La delicadeza en la pincelada, la ambientación brumosa y la emotividad positiva que se adhiere a sus figuras provoca que el enigma que transmiten estos pequeños cuadros esté desprovisto de toda sensación siniestra. En muchos de estos micromundos afectivos encontramos el halo romántico que transforma un instante cotidiano en el momento crucial en el que el ser humano sopesa su destino, pero se trata de una gravedad intimista que invita a la interrogación, al ensimismamiento acogedor que redescubre los lazos esenciales de los demás con uno mismo.

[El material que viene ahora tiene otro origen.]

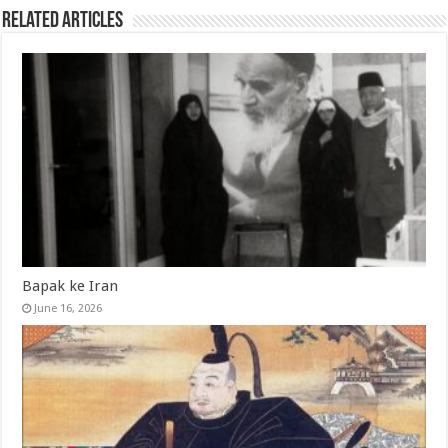
Related Articles
Bapak ke Iran
June 16, 2026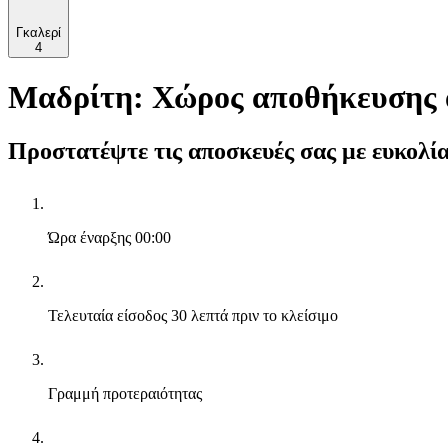
Γκαλερί
4
Μαδρίτη: Χώρος αποθήκευσης 
Προστατέψτε τις αποσκευές σας με ευκολί
Ώρα έναρξης
00:00
Τελευταία είσοδος
30 λεπτά πριν το κλείσιμο
Γραμμή προτεραιότητας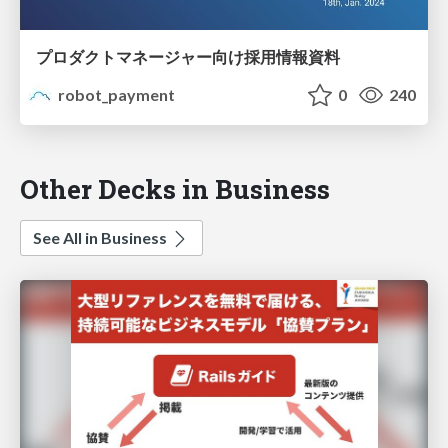
プロダクトマネージャー向け採用情報資料
robot_payment
0
240
Other Decks in Business
See All in Business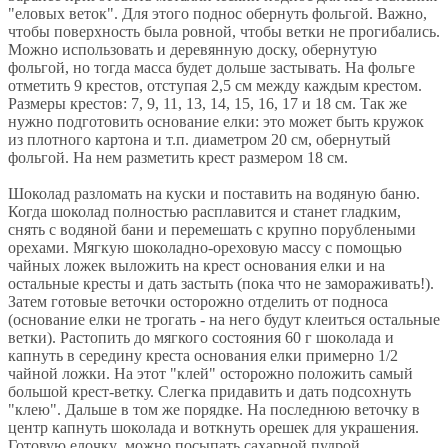
"еловых веток". Для этого поднос обернуть фольгой. Важно,
чтобы поверхность была ровной, чтобы ветки не прогибались.
Можно использовать и деревянную доску, обернутую
фольгой, но тогда масса будет дольше застывать. На фольге
отметить 9 крестов, отступая 2,5 см между каждым крестом.
Размеры крестов: 7, 9, 11, 13, 14, 15, 16, 17 и 18 см. Так же
нужно подготовить основание елки: это может быть кружок
из плотного картона и т.п. диаметром 20 см, обернутый
фольгой. На нем разметить крест размером 18 см.
Шоколад разломать на куски и поставить на водяную баню.
Когда шоколад полностью расплавится и станет гладким,
снять с водяной бани и перемешать с крупно порублеными
орехами. Мягкую шоколадно-ореховую массу с помощью
чайных ложек выложить на крест основания елки и на
остальные кресты и дать застыть (пока что не замораживать!).
Затем готовые веточки осторожно отделить от подноса
(основание елки не трогать - на него будут клеиться остальные
ветки). Растопить до мягкого состояния 60 г шоколада и
капнуть в середину креста основания елки примерно 1/2
чайной ложки. На этот "клей" осторожно положить самый
большой крест-ветку. Слегка придавить и дать подсохнуть
"клею". Дальше в том же порядке. На последнюю веточку в
центр капнуть шоколада и воткнуть орешек для украшения.
Готовую елочку можно посыпать сахарной пудрой.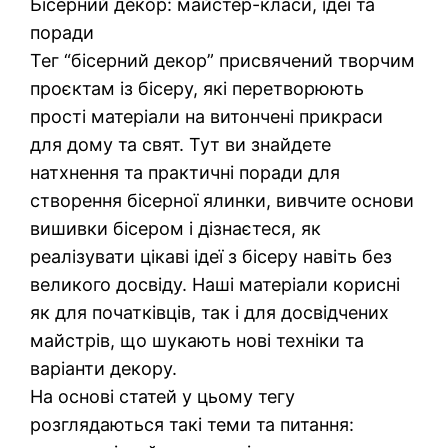
Бісерний декор: майстер-класи, ідеї та
поради
Тег “бісерний декор” присвячений творчим
проєктам із бісеру, які перетворюють
прості матеріали на витончені прикраси
для дому та свят. Тут ви знайдете
натхнення та практичні поради для
створення бісерної ялинки, вивчите основи
вишивки бісером і дізнаєтеся, як
реалізувати цікаві ідеї з бісеру навіть без
великого досвіду. Наші матеріали корисні
як для початківців, так і для досвідчених
майстрів, що шукають нові техніки та
варіанти декору.
На основі статей у цьому тегу
розглядаються такі теми та питання: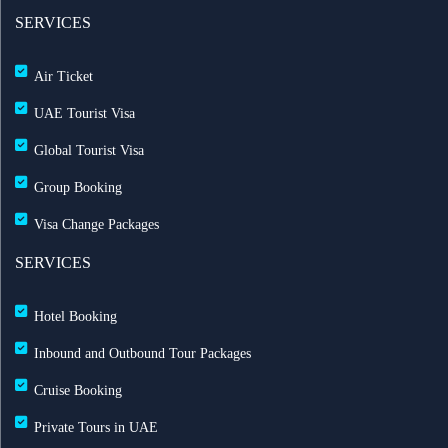
عرض طيران الإمارات إلى دبي | عشاء بحري وزيارة فنية
SERVICES
مجاناً شتاء 2026
Air Ticket
طيران الإمارات تشغّل رحلاتها إلى بغداد
UAE Tourist Visa
Global Tourist Visa
طيران الإمارات تطلق بطاقة إيميريتس آسيا باس لرحلات
Group Booking
متعددة
Visa Change Packages
بث مباشر للحفل الرسمي لعيد الاتحاد الـ 54
SERVICES
خصم حتى 50% مع التركية — احجز الآن مع ريزبوك
Hotel Booking
خصومات طيران الاتحاد تصل حتى 35%
Inbound and Outbound Tour Packages
Cruise Booking
رحلات الشارقة إلى لندن مباشرة مع العربية للطيران
Private Tours in UAE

Respecto a la serie Vapor, esencia, luz, la presente exposición–Luz en el tiempo– se ha visto enriquecida con un conjunto de obras en las que las figuras y del entorno resultan más patentes: la pincelada se ha vuelto más explícita (Impresión, recuerdo); las referencias espaciales se incrementan (Sala de estar); los grupos de personas aumentan (Costumbrismo); y también resulta novedoso que el paisaje, ya sea rural (Silencio) o urbano (La espera), adquiera protagonismo. Todo apunta a que la presencia se ha afianzado en la lucha dialéctica que mantenía con la desaparición; y los personajes, después de afrontar la fragilidad de la existencia individual, se abren al exterior para explorar su dimensión social.